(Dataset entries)
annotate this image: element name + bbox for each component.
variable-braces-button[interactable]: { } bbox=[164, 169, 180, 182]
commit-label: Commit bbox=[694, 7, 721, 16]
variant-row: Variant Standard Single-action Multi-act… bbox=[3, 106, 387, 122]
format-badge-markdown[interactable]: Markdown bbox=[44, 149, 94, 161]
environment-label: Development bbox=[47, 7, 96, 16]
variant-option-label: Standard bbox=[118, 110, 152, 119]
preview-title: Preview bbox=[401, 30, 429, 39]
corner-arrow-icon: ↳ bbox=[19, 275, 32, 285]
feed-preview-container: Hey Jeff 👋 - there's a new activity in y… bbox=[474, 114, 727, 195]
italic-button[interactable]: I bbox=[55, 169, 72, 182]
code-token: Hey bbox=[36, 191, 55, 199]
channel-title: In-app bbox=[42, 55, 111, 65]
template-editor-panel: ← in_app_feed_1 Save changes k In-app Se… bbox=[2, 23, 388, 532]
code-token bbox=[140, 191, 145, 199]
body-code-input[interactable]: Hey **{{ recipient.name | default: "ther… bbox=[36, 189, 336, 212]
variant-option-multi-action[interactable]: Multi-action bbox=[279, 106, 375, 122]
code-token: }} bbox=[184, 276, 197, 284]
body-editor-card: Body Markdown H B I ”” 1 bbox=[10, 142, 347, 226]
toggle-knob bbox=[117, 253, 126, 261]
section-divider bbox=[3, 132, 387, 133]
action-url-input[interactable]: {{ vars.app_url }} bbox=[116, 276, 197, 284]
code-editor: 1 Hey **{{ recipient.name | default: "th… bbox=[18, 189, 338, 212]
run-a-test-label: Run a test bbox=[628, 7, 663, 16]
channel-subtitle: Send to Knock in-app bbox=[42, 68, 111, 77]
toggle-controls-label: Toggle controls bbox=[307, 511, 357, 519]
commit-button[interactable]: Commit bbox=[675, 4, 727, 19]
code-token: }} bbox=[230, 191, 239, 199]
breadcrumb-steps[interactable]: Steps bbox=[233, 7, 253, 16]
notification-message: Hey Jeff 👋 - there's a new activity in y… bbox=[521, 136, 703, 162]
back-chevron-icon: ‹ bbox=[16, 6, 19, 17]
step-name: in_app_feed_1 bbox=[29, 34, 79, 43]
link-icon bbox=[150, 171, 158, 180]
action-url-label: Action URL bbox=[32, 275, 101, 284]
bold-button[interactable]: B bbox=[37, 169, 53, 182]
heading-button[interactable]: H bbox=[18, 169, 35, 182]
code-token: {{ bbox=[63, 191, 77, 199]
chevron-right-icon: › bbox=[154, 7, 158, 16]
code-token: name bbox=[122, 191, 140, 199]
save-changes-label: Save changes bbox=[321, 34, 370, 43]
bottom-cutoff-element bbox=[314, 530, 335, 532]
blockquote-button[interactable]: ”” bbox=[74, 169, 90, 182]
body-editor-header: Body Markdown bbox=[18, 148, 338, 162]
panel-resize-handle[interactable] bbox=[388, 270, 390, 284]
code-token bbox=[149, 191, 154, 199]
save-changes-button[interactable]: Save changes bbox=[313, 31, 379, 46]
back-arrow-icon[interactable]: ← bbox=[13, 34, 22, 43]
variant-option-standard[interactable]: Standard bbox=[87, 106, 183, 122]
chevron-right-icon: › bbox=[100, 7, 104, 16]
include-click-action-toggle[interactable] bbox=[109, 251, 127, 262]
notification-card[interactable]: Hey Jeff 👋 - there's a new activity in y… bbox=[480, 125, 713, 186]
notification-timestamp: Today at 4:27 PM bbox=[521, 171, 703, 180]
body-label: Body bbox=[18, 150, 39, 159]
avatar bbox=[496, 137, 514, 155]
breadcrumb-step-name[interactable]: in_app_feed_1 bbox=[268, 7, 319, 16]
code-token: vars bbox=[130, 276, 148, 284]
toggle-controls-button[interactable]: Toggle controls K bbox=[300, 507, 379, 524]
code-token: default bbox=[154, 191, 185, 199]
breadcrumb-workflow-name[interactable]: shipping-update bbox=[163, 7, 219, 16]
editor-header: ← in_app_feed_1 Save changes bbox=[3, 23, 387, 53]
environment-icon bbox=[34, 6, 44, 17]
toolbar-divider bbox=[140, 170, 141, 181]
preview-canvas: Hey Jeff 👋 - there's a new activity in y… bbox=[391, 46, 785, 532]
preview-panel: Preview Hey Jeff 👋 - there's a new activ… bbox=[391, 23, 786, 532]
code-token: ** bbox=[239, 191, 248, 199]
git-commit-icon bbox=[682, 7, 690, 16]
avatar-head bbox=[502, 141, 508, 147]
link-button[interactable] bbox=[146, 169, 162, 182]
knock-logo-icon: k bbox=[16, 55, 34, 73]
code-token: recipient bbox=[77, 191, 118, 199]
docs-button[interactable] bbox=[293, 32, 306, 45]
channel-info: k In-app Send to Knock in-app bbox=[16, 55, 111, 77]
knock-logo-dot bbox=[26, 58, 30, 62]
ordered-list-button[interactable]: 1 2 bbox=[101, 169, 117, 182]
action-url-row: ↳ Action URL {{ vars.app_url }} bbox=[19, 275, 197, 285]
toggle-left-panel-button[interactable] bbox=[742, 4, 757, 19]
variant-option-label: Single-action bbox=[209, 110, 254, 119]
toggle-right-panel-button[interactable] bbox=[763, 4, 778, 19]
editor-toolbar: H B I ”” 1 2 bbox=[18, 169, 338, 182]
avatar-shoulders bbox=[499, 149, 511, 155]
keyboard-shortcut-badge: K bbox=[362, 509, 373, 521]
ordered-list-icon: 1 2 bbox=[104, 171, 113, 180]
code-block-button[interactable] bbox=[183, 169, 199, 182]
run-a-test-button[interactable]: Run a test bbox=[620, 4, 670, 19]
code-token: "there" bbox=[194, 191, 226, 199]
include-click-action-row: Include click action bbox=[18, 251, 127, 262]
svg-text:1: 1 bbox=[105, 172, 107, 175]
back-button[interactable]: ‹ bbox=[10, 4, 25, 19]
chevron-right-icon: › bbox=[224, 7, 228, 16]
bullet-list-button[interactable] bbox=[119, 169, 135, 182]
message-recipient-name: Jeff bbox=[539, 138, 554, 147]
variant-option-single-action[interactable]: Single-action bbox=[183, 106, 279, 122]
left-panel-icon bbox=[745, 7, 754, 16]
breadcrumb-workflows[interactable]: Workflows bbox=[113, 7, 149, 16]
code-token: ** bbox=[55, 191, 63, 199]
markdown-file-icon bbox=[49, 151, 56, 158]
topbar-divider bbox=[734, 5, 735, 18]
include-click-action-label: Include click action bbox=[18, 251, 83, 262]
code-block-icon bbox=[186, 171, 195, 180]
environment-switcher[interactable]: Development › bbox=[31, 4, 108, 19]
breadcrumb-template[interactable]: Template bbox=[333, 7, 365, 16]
* * *
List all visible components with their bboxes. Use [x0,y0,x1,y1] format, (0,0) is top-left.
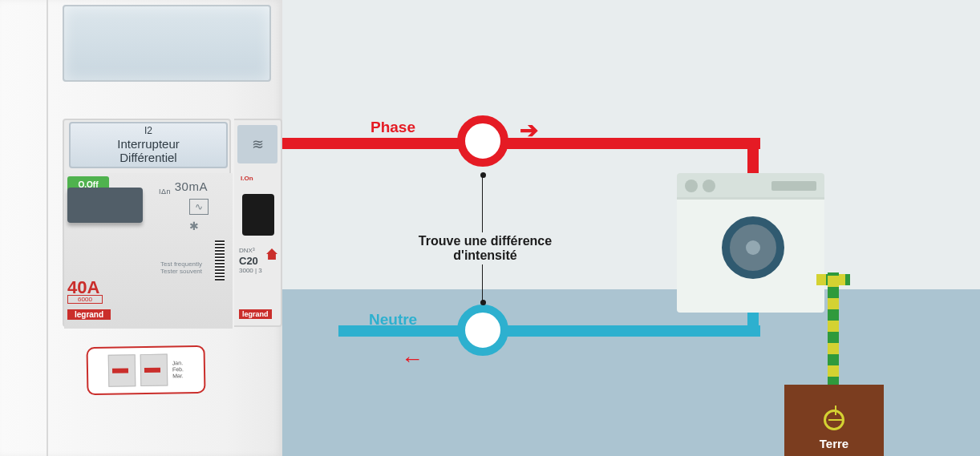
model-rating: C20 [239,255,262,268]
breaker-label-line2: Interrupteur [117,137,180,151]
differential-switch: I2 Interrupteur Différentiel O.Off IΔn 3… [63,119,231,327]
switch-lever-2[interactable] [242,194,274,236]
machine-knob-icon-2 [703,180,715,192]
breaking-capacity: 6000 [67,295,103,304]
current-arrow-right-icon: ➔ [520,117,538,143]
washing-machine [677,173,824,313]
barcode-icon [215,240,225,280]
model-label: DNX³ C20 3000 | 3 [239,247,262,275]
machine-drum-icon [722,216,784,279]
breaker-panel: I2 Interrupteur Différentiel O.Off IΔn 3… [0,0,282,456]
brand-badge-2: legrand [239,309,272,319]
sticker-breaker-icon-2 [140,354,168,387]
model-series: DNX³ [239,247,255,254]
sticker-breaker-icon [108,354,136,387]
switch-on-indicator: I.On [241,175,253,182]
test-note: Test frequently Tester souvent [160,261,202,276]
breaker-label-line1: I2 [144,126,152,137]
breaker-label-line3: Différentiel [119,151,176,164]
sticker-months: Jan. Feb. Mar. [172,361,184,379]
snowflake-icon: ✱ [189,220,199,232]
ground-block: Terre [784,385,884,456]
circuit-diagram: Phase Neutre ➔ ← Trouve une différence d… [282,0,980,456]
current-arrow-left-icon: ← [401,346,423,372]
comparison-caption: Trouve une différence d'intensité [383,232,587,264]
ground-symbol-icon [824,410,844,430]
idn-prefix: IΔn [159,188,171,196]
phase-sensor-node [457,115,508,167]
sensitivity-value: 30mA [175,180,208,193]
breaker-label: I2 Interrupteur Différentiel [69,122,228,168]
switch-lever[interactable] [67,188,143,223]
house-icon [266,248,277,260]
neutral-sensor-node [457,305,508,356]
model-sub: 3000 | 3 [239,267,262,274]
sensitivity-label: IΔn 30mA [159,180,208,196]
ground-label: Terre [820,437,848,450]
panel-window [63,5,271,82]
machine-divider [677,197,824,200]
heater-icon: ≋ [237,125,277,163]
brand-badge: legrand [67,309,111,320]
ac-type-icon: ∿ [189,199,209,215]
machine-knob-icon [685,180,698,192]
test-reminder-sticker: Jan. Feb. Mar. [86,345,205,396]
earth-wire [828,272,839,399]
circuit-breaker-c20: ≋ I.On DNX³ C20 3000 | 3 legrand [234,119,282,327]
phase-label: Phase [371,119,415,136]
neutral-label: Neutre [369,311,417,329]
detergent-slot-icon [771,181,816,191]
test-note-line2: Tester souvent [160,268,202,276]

## Problem to work on
Lines with the word "include" in them should be copied from the preceding records.

## Output for this exercise
include-click-action-toggle[interactable] bbox=[109, 251, 127, 262]
include-click-action-row: Include click action bbox=[18, 251, 127, 262]
include-click-action-label: Include click action bbox=[18, 251, 83, 262]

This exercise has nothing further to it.